Extracted records:
######

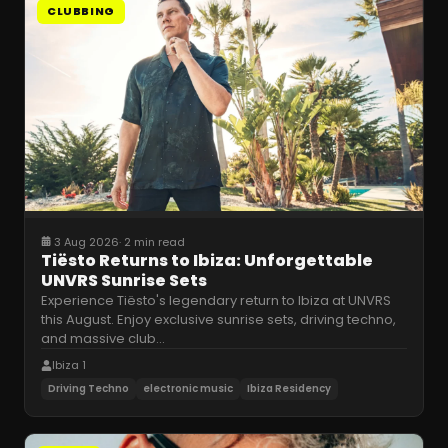
CLUBBING
3 Aug 2026
·
2 min read
Tiësto Returns to Ibiza: Unforgettable
UNVRS Sunrise Sets
Experience Tiësto's legendary return to Ibiza at UNVRS
this August. Enjoy exclusive sunrise sets, driving techno,
and massive club
…
Ibiza 1
Driving Techno
electronic music
Ibiza Residency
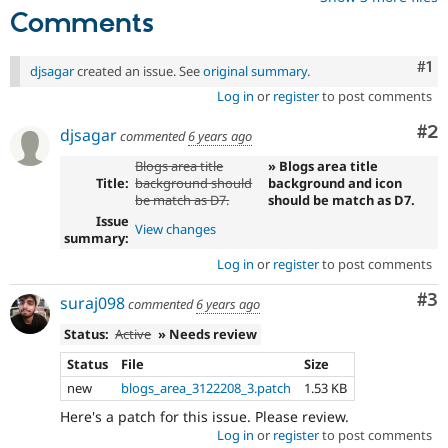
Comments
Co
#1
djsagar
created an issue. See
original summary
.
Log in
or
register
to post comments
Co
#2
djsagar
commented
6 years ago
Blogs area title
» Blogs area title
Title:
background should
background and icon
be match as D7.
should be match as D7.
Issue
View changes
summary:
Log in
or
register
to post comments
Co
#3
suraj098
commented
6 years ago
Status:
Active
» Needs review
Status
File
Size
new
blogs_area_3122208_3.patch
1.53 KB
Here's a patch for this issue. Please review.
Log in
or
register
to post comments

######

◆ EXERCISE AIM ◆
Your answer must be one number: the count of lines in the entries that contain the string "Tiësto".

◆ YOUR SOLUTION ◆
2